До рассвета оставалось совсем немного. Шумилов даже раздеваться не стал, лишь стянул сапоги и прикорнул на разоренной кровати. Петруха с Ивашкой расстелили войлоки на полу, легли – и тут же уснули.
Проснулись они, когда солнце стояло уже довольно высоко. Лагерь покидали последние телеги, Шумилова не было – уехал вместе со стрельцами. Он оставил Ивашке с Петрухой двух бахматов – тех самых, на которых они ездили в Виндаву и в Либаву. При бахматах были две дорожные епанчи и, по особому распоряжению Шумилова, большой мешок из-под овса.
Ивашка с Петрухой натянули сапоги и вышли на крыльцо. Перед ними был истоптанный и почти загубленный луг, на котором валялось всякое ненужное тряпье и рухлядь, которую не стоило везти домой, вроде сломанного колеса и шестов для шатра. Нужно было удирать, пока в домишко не вернулись его законные хозяева. Им незачем было таращиться на московитов, переряженных в немецкое платье. На кухне оставалось немного воды в хозяйском ведре, они ополоснули лица, уже привычным движением подкрутили на немецкий лад усы – и дали деру.
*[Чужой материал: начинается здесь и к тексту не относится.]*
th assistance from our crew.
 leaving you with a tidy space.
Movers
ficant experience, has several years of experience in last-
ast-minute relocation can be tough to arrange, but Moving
Был у них на примете постоялый двор на скрунденской дороге – туда они и отправились. На постоялом дворе они уговорились о корме для лошадей и еще малость подремали. Потом разжились угольком и пошли в город – узнавать новости. Вместе с телегами, на которых привезли мешки с мукой и крупами, они проскочили в форбург. Это было несложно – днем туда преспокойно забегали и здешние купцы, и ремесленники, и заезжие торговцы.
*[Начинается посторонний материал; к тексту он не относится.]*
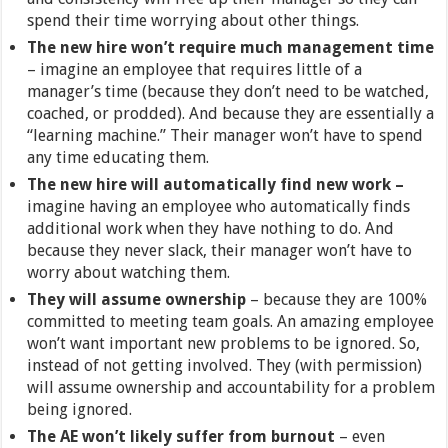
spend their time worrying about other things.
The new hire won’t require much management time
– imagine an employee that requires little of a
manager’s time (because they don’t need to be watched,
coached, or prodded). And because they are essentially a
“learning machine.” Their manager won’t have to spend
any time educating them.
The new hire will automatically find new work –
imagine having an employee who automatically finds
additional work when they have nothing to do. And
because they never slack, their manager won’t have to
worry about watching them.
They will assume ownership
– because they are 100%
committed to meeting team goals. An amazing employee
won’t want important new problems to be ignored. So,
instead of not getting involved. They (with permission)
will assume ownership and accountability for a problem
being ignored.
The AE won’t likely suffer from burnout
– even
Арне Аррибо был на кухне – опять стряпал что-то умопомрачительное для герцогского стола. Домишко, где поселили повара, лепился к внутренней стене форбурга, в южной его части, и там ютилось немало герцогской челяди. В отличие от большинства гольдингенских домов, он был двухэтажный – землю в стенах форбурга экономили. Вход в помещение, отведенное Аррибо, был отдельный, со двора – кое-как прилепленная к стене лестница вела на второй этаж. Пока Петруха рисовал на двери пентаграммы, Ивашка стоял под лестницей в дозоре.
Потом они засели за повозкой, груженной бочками. Петруха, по натуре более спокойный и деловитый, предлагал выйти из форбурга и устроиться поблизости от жилища графа ван Тенгбергена. Ивашке же хотел видеть рожу повара, ошарашенного пентаграммами.
Аррибо появился внезапно. По его лицу было видно – чем-то сильно огорчен. Он поднялся по лестнице, уставился на дверь, что-то пробормотал и ворвался в свою комнату. Дверь захлопнулась.
– Сейчас к графу побежит, – предположил Петруха.
– Нет, к графу он пойдет ночью, – возразил Ивашка, и оба друг на дружку вытаращились, сопя и внутренне изготовившись к короткому спору, за которым должна последовать драка. Но тут повозка с бочками тронулась, драться у всех на виду они не захотели и отступили подальше, к угловой башне форбурга.
Аррибо появился на лестнице внезапно, сбежал вниз, огляделся и неторопливо пошел к воротам. Ивашка с Петрухой так же неторопливо пошли следом, молча и держась на расстоянии аршина друг от дружки.
Слух у Петрухи был отменный – он первый услышал топот и обернулся. Трое мужчин бежали к жилищу повара, один – лакей герцога Алоиз, которого московиты знали в лицо, двое – свитские, сопровождавшие его в частых поездках. Все трое стали подниматься по хлипкой лестнице, лестница затрещала и опасно скособочилась.
Алоиз, шедший последним, вовремя сбежал вниз. Двое свитских ворвались в комнату повара, которая оказалась даже не заперта. И тут же они выскочили.